À une trentaine de mètres du marais, les Dirdir sabrèrent la forêt en se servant de puissants faisceaux à plasma, y ouvrant une série de trouées d’où montait une odeur nauséabonde. Mais ils ne réussirent pas à anéantir l’engin des Chasch qui, maintenant, mettaient en batterie leurs propres canons. Le premier projectile manqua sa cible, mais le second creva la coque du vaisseau, qui se mit à pivoter sur lui-même avant de s’élever en chandelle, zigzaguant, tanguant, tressautant comme un insecte blessé. Il se retourna sens dessus dessous, reprit son aplomb tandis que Dirdir et Hommes-Dirdir dégringolaient, gerbes de taches noires rayant le ciel couleur d’ardoise. Le bâtiment piqua vers le sud, puis mit le cap à l’est et disparut bientôt aux regards.
Les Chasch et les Hommes-Chasch sortirent du sous-bois pour voir s’éloigner le vaisseau dirdir. Leur engin glissa hors de la forêt, plana au-dessus de la vedette. On lança des grappins et l’épave fut arrachée au marais. Chasch et Hommes-Chasch embarquèrent et, la vedette accrochée sous son ventre, le vaisseau prit son vol en direction du nord-est.
Du temps passa. Reith, toujours maintenu par son harnais, était à peine conscient. Le soleil se coucha derrière les arbres et l’obscurité envahit le paysage.
Les barbares réapparurent. Ils gagnèrent la clairière, procédèrent à une inspection superficielle, scrutèrent le ciel et repartirent.
Reith poussa un cri rauque. Les guerriers saisirent leurs catapultes, mais d’un geste furieux, le jeune chef leur commanda de ne pas bouger. Il lança des ordres : deux hommes montèrent à l’arbre, coupèrent les suspentes du parachute, laissant le siège éjectable et le matériel de survie de Reith se balancer au milieu des branches.

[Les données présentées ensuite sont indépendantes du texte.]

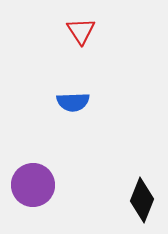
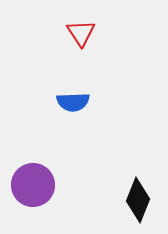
red triangle: moved 2 px down
black diamond: moved 4 px left
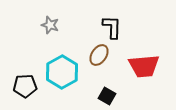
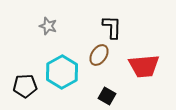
gray star: moved 2 px left, 1 px down
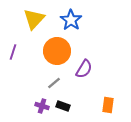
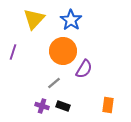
orange circle: moved 6 px right
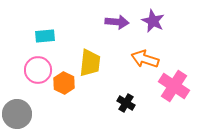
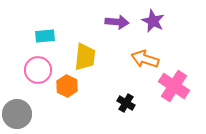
yellow trapezoid: moved 5 px left, 6 px up
orange hexagon: moved 3 px right, 3 px down
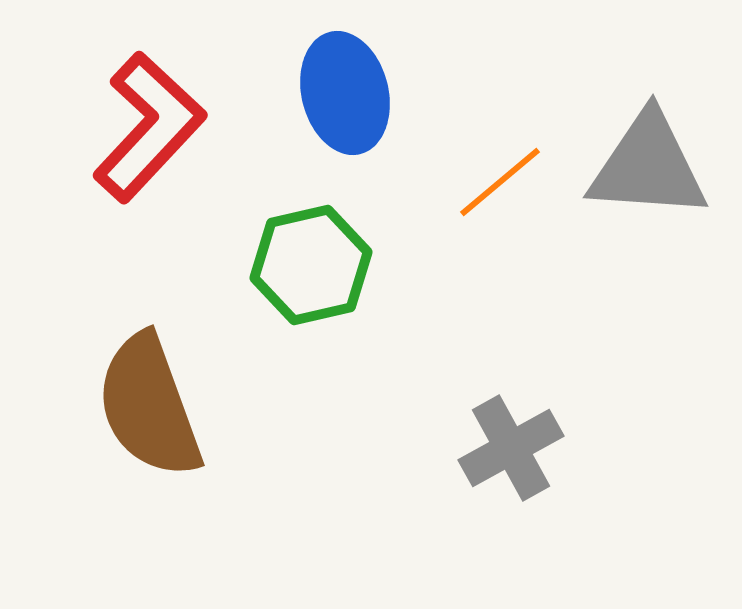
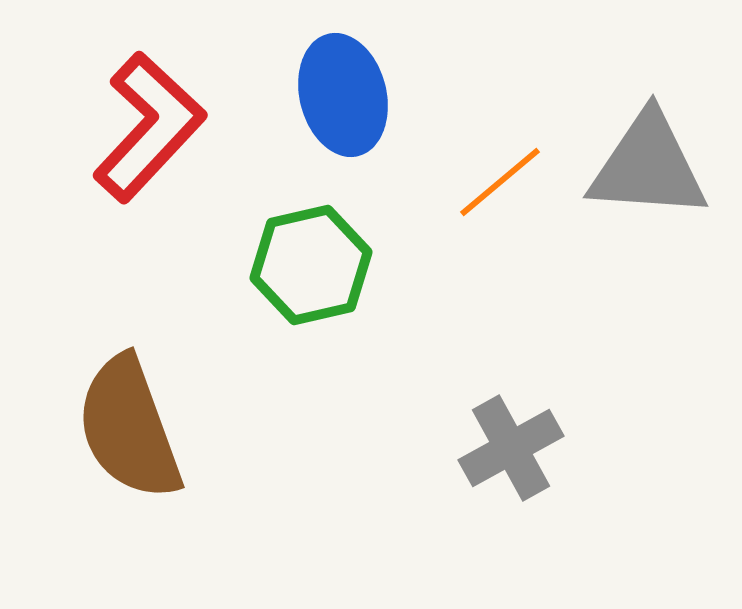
blue ellipse: moved 2 px left, 2 px down
brown semicircle: moved 20 px left, 22 px down
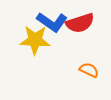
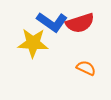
yellow star: moved 2 px left, 3 px down
orange semicircle: moved 3 px left, 2 px up
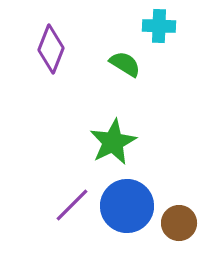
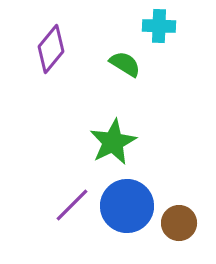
purple diamond: rotated 18 degrees clockwise
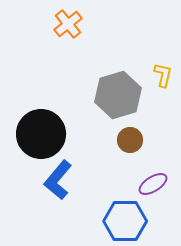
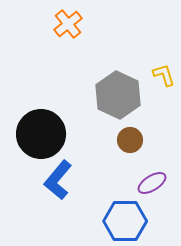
yellow L-shape: moved 1 px right; rotated 30 degrees counterclockwise
gray hexagon: rotated 18 degrees counterclockwise
purple ellipse: moved 1 px left, 1 px up
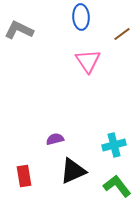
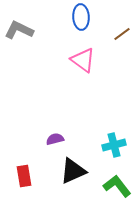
pink triangle: moved 5 px left, 1 px up; rotated 20 degrees counterclockwise
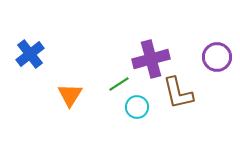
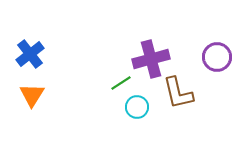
green line: moved 2 px right, 1 px up
orange triangle: moved 38 px left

On descendit alors Reith sans ménagements, et il faillit tomber en syncope quand son épaule racla le sol. Il voyait des silhouettes s’agiter au-dessus de lui, entendait des paroles – consonnes rudes et voyelles appuyées. Il sentit qu’on le souvelait, qu’on le déposait sur une litière. Des pieds se mirent à marteler le sol. Il oscillait à leur rythme. Puis il s’évanouit. Ou s’endormit.